*PROBLEM TO SOLVE:* Nothing in the data may change. Copy all of it exactly.

*EXERCISE MATERIALS:*
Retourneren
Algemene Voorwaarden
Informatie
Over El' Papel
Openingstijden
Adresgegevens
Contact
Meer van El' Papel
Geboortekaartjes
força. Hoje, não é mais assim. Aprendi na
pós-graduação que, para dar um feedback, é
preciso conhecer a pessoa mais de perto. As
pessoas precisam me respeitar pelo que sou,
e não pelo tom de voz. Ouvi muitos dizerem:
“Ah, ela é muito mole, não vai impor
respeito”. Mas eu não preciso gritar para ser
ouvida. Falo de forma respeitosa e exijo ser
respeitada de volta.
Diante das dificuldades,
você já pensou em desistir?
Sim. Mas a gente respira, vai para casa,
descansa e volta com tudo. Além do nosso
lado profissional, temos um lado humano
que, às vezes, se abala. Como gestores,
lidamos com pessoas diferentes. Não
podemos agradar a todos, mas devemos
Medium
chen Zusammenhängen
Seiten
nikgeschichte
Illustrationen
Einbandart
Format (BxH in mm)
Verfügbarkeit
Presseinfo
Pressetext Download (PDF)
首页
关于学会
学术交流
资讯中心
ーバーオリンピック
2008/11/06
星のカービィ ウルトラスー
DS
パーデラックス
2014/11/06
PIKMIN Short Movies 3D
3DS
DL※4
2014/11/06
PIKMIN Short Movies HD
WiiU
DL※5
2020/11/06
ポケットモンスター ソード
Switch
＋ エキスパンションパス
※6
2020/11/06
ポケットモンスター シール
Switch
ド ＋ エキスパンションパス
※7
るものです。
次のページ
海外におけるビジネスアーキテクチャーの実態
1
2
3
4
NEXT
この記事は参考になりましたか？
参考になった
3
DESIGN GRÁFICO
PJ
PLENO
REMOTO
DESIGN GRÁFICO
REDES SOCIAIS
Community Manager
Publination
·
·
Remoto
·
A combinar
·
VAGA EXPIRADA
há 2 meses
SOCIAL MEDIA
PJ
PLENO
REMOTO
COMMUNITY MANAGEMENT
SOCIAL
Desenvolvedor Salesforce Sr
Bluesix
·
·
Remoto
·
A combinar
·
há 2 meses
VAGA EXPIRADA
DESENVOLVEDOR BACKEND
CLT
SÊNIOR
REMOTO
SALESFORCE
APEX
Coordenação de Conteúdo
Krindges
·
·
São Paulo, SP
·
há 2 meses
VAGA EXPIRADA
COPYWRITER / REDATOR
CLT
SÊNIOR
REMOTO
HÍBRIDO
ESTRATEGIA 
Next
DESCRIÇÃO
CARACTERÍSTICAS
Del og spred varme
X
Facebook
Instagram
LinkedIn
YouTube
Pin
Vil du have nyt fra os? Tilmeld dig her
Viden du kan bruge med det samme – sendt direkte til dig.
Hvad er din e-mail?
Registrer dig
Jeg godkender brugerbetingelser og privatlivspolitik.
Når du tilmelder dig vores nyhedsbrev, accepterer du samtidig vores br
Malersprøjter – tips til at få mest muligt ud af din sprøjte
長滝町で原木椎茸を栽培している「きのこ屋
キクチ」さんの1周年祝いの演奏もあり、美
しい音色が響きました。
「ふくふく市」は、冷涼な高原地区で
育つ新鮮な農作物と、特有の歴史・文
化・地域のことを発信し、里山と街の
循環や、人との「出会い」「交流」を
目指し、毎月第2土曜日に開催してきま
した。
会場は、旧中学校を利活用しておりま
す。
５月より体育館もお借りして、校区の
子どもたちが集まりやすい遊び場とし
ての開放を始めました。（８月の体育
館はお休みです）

*YOUR RESPONSE:*
Retourneren
Algemene Voorwaarden
Informatie
Over El' Papel
Openingstijden
Adresgegevens
Contact
Meer van El' Papel
Geboortekaartjes
força. Hoje, não é mais assim. Aprendi na
pós-graduação que, para dar um feedback, é
preciso conhecer a pessoa mais de perto. As
pessoas precisam me respeitar pelo que sou,
e não pelo tom de voz. Ouvi muitos dizerem:
“Ah, ela é muito mole, não vai impor
respeito”. Mas eu não preciso gritar para ser
ouvida. Falo de forma respeitosa e exijo ser
respeitada de volta.
Diante das dificuldades,
você já pensou em desistir?
Sim. Mas a gente respira, vai para casa,
descansa e volta com tudo. Além do nosso
lado profissional, temos um lado humano
que, às vezes, se abala. Como gestores,
lidamos com pessoas diferentes. Não
podemos agradar a todos, mas devemos
Medium
chen Zusammenhängen
Seiten
nikgeschichte
Illustrationen
Einbandart
Format (BxH in mm)
Verfügbarkeit
Presseinfo
Pressetext Download (PDF)
首页
关于学会
学术交流
资讯中心
ーバーオリンピック
2008/11/06
星のカービィ ウルトラスー
DS
パーデラックス
2014/11/06
PIKMIN Short Movies 3D
3DS
DL※4
2014/11/06
PIKMIN Short Movies HD
WiiU
DL※5
2020/11/06
ポケットモンスター ソード
Switch
＋ エキスパンションパス
※6
2020/11/06
ポケットモンスター シール
Switch
ド ＋ エキスパンションパス
※7
るものです。
次のページ
海外におけるビジネスアーキテクチャーの実態
1
2
3
4
NEXT
この記事は参考になりましたか？
参考になった
3
DESIGN GRÁFICO
PJ
PLENO
REMOTO
DESIGN GRÁFICO
REDES SOCIAIS
Community Manager
Publination
·
·
Remoto
·
A combinar
·
VAGA EXPIRADA
há 2 meses
SOCIAL MEDIA
PJ
PLENO
REMOTO
COMMUNITY MANAGEMENT
SOCIAL
Desenvolvedor Salesforce Sr
Bluesix
·
·
Remoto
·
A combinar
·
há 2 meses
VAGA EXPIRADA
DESENVOLVEDOR BACKEND
CLT
SÊNIOR
REMOTO
SALESFORCE
APEX
Coordenação de Conteúdo
Krindges
·
·
São Paulo, SP
·
há 2 meses
VAGA EXPIRADA
COPYWRITER / REDATOR
CLT
SÊNIOR
REMOTO
HÍBRIDO
ESTRATEGIA 
Next
DESCRIÇÃO
CARACTERÍSTICAS
Del og spred varme
X
Facebook
Instagram
LinkedIn
YouTube
Pin
Vil du have nyt fra os? Tilmeld dig her
Viden du kan bruge med det samme – sendt direkte til dig.
Hvad er din e-mail?
Registrer dig
Jeg godkender brugerbetingelser og privatlivspolitik.
Når du tilmelder dig vores nyhedsbrev, accepterer du samtidig vores br
Malersprøjter – tips til at få mest muligt ud af din sprøjte
長滝町で原木椎茸を栽培している「きのこ屋
キクチ」さんの1周年祝いの演奏もあり、美
しい音色が響きました。
「ふくふく市」は、冷涼な高原地区で
育つ新鮮な農作物と、特有の歴史・文
化・地域のことを発信し、里山と街の
循環や、人との「出会い」「交流」を
目指し、毎月第2土曜日に開催してきま
した。
会場は、旧中学校を利活用しておりま
す。
５月より体育館もお借りして、校区の
子どもたちが集まりやすい遊び場とし
ての開放を始めました。（８月の体育
館はお休みです）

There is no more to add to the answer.